### DATASET ENTRIES

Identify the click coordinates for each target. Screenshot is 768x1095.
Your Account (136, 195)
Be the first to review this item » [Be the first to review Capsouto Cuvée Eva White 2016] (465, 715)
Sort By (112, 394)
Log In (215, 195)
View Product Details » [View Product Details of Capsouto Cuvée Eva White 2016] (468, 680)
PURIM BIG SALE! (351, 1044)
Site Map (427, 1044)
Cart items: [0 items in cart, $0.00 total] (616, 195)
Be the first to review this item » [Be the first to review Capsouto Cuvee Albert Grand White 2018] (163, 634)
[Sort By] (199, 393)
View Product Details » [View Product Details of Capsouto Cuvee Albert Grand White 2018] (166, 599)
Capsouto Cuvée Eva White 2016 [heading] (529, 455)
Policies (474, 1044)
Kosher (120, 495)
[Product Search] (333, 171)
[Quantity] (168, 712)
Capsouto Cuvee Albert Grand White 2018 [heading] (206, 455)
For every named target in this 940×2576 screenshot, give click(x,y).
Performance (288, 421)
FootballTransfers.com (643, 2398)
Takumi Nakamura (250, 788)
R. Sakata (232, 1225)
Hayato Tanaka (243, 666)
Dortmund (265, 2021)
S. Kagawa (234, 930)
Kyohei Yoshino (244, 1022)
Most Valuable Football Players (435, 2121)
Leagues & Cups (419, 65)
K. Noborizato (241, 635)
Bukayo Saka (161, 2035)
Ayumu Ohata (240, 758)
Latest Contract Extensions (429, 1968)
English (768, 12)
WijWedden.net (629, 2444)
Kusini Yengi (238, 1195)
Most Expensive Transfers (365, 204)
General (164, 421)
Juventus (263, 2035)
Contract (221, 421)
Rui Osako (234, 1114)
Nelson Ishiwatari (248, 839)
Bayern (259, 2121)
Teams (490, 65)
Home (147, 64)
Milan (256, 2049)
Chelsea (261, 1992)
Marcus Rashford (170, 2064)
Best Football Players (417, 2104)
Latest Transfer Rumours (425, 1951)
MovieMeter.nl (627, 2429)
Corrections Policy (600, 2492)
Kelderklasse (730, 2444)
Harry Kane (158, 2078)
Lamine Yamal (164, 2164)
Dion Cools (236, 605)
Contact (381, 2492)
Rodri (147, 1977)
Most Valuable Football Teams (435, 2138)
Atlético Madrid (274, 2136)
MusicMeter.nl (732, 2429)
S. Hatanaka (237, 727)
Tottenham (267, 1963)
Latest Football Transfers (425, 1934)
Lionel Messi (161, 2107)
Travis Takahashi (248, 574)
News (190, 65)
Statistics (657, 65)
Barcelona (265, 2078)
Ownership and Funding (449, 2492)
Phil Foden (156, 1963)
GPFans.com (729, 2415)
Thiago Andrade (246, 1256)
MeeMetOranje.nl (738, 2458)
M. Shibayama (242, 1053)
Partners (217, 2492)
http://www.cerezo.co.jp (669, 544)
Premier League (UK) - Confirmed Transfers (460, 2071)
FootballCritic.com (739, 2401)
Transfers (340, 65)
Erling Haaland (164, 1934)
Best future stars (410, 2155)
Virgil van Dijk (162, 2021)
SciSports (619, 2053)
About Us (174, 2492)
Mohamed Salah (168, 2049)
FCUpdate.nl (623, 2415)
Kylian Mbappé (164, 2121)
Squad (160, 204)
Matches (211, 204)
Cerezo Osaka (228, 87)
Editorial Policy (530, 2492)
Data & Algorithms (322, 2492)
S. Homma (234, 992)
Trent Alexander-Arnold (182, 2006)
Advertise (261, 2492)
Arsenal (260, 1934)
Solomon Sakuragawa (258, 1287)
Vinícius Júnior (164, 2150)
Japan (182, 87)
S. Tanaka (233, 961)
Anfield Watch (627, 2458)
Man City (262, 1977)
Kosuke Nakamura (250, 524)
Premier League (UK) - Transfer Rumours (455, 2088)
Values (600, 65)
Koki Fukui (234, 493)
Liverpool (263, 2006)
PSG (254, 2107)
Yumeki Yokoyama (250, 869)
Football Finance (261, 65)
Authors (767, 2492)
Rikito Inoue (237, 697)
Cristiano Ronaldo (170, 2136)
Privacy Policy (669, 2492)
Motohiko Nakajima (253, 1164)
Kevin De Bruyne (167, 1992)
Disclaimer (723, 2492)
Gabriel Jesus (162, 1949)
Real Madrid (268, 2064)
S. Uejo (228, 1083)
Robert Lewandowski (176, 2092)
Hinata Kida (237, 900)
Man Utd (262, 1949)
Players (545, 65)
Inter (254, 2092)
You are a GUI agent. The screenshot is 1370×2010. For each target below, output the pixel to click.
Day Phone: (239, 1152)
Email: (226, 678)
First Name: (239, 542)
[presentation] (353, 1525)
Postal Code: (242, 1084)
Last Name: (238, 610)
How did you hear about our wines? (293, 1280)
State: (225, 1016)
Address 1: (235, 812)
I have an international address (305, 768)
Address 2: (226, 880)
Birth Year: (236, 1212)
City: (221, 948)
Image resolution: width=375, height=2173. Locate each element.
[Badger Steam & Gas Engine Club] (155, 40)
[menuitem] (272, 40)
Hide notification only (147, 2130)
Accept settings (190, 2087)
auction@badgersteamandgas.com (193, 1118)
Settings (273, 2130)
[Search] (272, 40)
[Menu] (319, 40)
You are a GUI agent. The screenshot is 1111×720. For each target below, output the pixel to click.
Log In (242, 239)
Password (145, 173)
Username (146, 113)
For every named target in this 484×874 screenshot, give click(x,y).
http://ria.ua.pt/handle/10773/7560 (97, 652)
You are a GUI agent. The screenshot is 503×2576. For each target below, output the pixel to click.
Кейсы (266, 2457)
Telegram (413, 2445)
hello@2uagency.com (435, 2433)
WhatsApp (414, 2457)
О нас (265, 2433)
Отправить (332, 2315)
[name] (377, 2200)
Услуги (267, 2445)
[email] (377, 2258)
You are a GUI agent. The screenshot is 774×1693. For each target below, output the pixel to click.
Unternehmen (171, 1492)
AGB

######

### EXERCISE
Would you copy out each line of the records above where the word "named" occurs?

### TASK OUTPUT
For every named target in this 940×2576 screenshot, give click(x,y).
For every named target in this 484×874 screenshot, give click(x,y).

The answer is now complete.